Michael Brisker מייקל מור בריסקר

No. 5 – Maccabi Rishon LeZion
- Position: Shooting guard
- League: Israeli Basketball Premier League

Personal information
- Born: February 21, 1998 (age 28) Tel Aviv, Israel
- Listed height: 6 ft 2 in (1.88 m)
- Listed weight: 176 lb (80 kg)

Career information
- Playing career: 2016–present

Career history
- 2016–2019: Maccabi Ra'anana
- 2019–2020: Hapoel Tel Aviv
- 2020–2021: Maccabi Haifa
- 2021–2022: Hapoel Gilboa Galil
- 2022–2023: Ironi Kiryat Ata
- 2023–2024: Rouen Métropole
- 2024–2025: London Lions
- 2026–present: Maccabi Rishon LeZion

= Michael Brisker =

Israeli basketball player (born 1998)

Michael Mor Brisker (מייקל מור בריסקר; born February 21, 1998) is an Israeli professional basketball player for Maccabi Rishon LeZion of the Israeli Basketball Premier League. He usually plays at the shooting guard position.

==Biography==
Brisker is from Tel Aviv, Israel. His father is American-Israeli former basketball player Mark Brisker.

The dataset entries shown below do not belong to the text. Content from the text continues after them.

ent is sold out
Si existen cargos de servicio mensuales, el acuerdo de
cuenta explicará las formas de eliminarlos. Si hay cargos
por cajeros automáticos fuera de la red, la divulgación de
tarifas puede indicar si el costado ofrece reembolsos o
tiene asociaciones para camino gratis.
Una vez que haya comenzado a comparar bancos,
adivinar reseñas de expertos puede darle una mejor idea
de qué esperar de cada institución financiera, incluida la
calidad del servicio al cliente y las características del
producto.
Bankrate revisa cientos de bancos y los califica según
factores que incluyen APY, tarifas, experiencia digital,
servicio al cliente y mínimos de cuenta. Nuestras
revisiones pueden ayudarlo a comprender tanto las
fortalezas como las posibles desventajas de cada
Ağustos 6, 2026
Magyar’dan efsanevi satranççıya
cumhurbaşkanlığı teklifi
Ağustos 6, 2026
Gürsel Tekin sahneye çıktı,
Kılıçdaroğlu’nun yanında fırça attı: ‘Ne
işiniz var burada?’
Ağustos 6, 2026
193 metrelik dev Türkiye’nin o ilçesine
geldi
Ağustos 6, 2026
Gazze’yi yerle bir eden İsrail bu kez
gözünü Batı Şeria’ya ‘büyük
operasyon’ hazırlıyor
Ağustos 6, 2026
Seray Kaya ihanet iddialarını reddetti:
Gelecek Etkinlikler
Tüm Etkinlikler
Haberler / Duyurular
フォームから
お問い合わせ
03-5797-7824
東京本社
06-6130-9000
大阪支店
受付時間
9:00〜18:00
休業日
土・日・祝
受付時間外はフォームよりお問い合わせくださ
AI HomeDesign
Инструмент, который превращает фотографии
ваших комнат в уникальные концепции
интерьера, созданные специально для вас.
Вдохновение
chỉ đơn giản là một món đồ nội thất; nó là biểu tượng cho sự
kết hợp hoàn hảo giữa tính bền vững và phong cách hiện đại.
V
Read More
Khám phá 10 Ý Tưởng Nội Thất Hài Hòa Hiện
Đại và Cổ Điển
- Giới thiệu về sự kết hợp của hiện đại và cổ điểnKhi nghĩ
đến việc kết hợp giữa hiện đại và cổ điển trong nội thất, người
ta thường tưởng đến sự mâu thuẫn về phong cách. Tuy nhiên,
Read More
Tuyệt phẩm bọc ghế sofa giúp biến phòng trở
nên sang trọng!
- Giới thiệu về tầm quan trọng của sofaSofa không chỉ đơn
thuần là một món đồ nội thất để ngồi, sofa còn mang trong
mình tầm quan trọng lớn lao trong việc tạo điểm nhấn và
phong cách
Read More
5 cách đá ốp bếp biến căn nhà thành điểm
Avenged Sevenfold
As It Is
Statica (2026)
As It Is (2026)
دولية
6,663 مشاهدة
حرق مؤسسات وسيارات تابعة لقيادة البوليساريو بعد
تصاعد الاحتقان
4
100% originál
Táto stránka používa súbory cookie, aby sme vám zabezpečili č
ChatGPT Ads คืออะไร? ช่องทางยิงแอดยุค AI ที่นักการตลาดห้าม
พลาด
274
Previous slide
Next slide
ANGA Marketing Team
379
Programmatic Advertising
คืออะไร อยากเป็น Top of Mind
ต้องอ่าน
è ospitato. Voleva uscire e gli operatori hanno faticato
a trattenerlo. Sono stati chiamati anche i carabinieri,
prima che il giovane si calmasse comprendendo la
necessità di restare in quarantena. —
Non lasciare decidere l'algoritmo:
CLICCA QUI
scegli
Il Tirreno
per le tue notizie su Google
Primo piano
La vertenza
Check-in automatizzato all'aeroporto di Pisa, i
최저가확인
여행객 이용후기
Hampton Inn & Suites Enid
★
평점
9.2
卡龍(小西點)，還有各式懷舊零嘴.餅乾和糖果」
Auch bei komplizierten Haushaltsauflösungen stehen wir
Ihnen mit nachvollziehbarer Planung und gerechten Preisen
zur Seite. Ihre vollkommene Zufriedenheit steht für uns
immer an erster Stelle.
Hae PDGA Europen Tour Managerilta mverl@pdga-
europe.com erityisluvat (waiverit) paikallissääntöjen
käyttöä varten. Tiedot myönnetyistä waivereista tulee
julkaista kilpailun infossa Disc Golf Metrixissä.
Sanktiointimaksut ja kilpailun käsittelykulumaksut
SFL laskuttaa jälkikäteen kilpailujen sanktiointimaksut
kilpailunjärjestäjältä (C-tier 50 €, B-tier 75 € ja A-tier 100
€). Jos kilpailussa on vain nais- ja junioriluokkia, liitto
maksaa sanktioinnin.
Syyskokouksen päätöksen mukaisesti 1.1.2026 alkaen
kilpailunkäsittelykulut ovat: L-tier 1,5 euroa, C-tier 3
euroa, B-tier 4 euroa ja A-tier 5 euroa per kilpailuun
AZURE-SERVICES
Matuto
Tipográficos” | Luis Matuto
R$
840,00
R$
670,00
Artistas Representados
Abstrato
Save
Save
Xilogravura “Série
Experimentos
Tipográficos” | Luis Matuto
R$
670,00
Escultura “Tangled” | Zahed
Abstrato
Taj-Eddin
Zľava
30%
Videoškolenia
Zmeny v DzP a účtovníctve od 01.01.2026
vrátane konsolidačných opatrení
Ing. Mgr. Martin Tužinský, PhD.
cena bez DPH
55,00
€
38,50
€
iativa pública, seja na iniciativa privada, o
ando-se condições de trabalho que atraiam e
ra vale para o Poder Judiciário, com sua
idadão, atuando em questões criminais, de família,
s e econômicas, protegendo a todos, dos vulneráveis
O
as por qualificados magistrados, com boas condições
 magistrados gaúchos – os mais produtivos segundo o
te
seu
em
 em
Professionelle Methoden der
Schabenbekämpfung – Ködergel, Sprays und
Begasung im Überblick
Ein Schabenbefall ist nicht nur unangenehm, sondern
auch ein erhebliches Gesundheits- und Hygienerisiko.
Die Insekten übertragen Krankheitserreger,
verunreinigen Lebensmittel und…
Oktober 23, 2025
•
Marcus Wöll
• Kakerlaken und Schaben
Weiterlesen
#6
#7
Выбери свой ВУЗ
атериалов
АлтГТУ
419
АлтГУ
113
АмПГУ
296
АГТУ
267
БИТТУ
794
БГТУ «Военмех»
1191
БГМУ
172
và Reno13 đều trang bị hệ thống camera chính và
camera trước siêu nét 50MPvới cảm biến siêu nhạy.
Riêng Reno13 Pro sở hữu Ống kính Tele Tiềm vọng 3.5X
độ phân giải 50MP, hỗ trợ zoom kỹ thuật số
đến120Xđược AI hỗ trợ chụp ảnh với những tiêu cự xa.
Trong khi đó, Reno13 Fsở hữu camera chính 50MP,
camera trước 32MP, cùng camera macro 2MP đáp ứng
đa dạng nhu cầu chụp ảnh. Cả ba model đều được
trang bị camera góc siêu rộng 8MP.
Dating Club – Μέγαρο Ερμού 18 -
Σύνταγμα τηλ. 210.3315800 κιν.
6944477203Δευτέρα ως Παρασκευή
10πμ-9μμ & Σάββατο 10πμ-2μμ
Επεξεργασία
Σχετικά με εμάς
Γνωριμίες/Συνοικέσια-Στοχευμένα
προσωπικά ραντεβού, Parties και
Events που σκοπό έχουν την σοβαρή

Brisker represented gold-medal-winning Israel at the 2018 FIBA U20 European Championship in Germany. He averaged 15.3 points, 3.9 rebounds, 2.9 assists, and 1.9 steals per game.

On January 5, 2020, he signed with Maccabi Haifa in the Israeli Basketball Premier League. In 2020-21 he averaged 9.7 points and 1.6 assists per game, and had an .896 free throw percentage.

On August 8, 2021, he signed with Hapoel Gilboa Galil of the Israeli Basketball Premier League. In 2021-22 he averaged 11.6 points and 2.4 assists per game, and shot .426 from three-point range and .851 from the free-throw line. He was named 2021-2022 Israeli BSL Most Improved Player.

In the summer of 2022 he signed with Ironi Kiryat Ata of the Israeli Basketball Premier League. In 2022-23 he averaged 7.8 points and 2.2 assists per game, while shooting 84% from the free throw line.